======== Supplied data

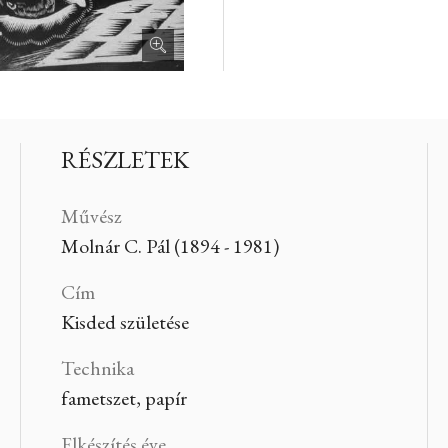
RÉSZLETEK
Művész
Molnár C. Pál (1894 - 1981)
Cím
Kisded születése
Technika
fametszet, papír
Elkészítés éve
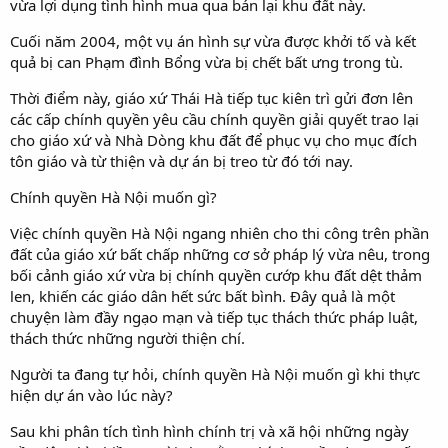
vừa lợi dụng tình hình mua qua bán lại khu đất này.
Cuối năm 2004, một vụ án hình sự vừa được khởi tố và kết
quả bị can Phạm đình Bổng vừa bị chết bất ưng trong tù.
Thời điểm này, giáo xứ Thái Hà tiếp tục kiên trì gửi đơn lên
các cấp chính quyền yêu cầu chính quyền giải quyết trao lại
cho giáo xứ và Nhà Dòng khu đất để phục vụ cho mục đích
tôn giáo và từ thiện và dự án bị treo từ đó tới nay.
Chính quyền Hà Nội muốn gì?
Việc chính quyền Hà Nội ngang nhiên cho thi công trên phần
đất của giáo xứ bất chấp những cơ sở pháp lý vừa nêu, trong
bối cảnh giáo xứ vừa bị chính quyền cướp khu đất dệt thảm
len, khiến các giáo dân hết sức bất bình. Đây quả là một
chuyện làm đầy ngạo mạn và tiếp tục thách thức pháp luật,
thách thức những người thiện chí.
Người ta đang tự hỏi, chính quyền Hà Nội muốn gì khi thực
hiện dự án vào lúc này?
Sau khi phân tích tình hình chính trị và xã hội những ngày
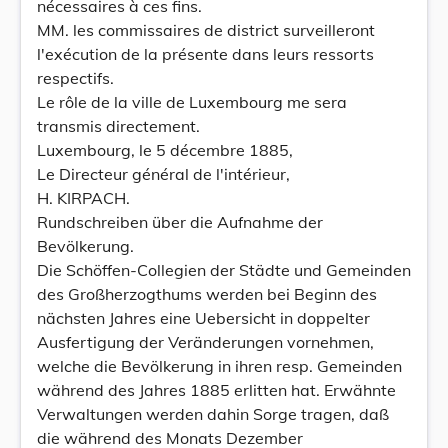
nécessaires à ces fins.
MM. les commissaires de district surveilleront
l'exécution de la présente dans leurs ressorts
respectifs.
Le rôle de la ville de Luxembourg me sera
transmis directement.
Luxembourg, le 5 décembre 1885,
Le Directeur général de l'intérieur,
H. KIRPACH.
Rundschreiben über die Aufnahme der
Bevölkerung.
Die Schöffen-Collegien der Städte und Gemeinden
des Großherzogthums werden bei Beginn des
nächsten Jahres eine Uebersicht in doppelter
Ausfertigung der Veränderungen vornehmen,
welche die Bevölkerung in ihren resp. Gemeinden
während des Jahres 1885 erlitten hat. Erwähnte
Verwaltungen werden dahin Sorge tragen, daß
die während des Monats Dezember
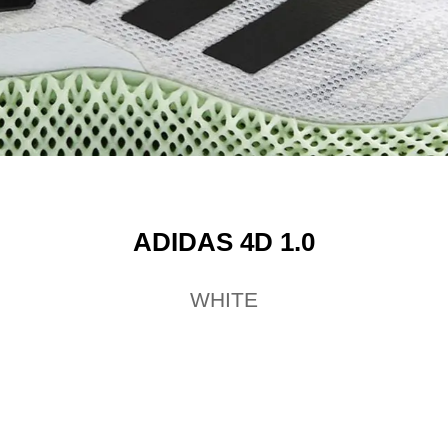
ADIDAS 4D 1.0
WHITE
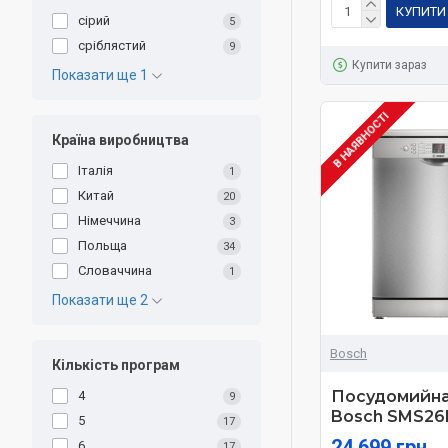
КУПИТИ
сірий
5
сріблястий
9
Купити зараз
Показати ще 1
В НАЯВНОСТІ
Країна виробництва
Італія
1
Китай
20
Німеччина
3
Польща
34
Словаччина
1
Показати ще 2
Bosch
Кількість програм
Посудомийна
4
9
Bosch SMS26
5
17
24 699 грн
6
17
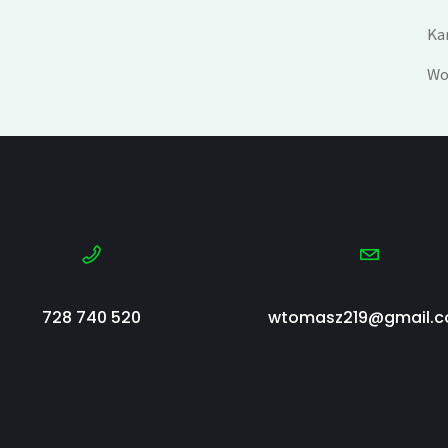
Ka
Wo
728 740 520
wtomasz219@gmail.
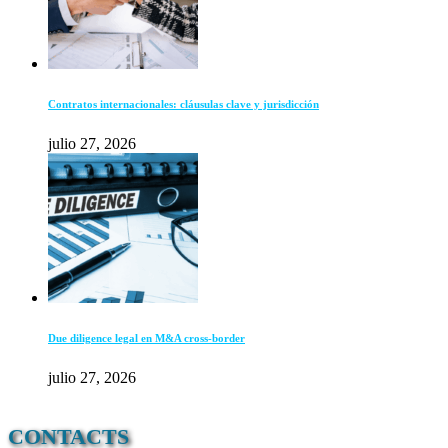
Contratos internacionales: cláusulas clave y jurisdicción
julio 27, 2026
Due diligence legal en M&A cross-border
julio 27, 2026
CONTACTS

================

Look through the listing, and copy each line in which the string "pháp" turns up.

đất của giáo xứ bất chấp những cơ sở pháp lý vừa nêu, trong
chuyện làm đầy ngạo mạn và tiếp tục thách thức pháp luật,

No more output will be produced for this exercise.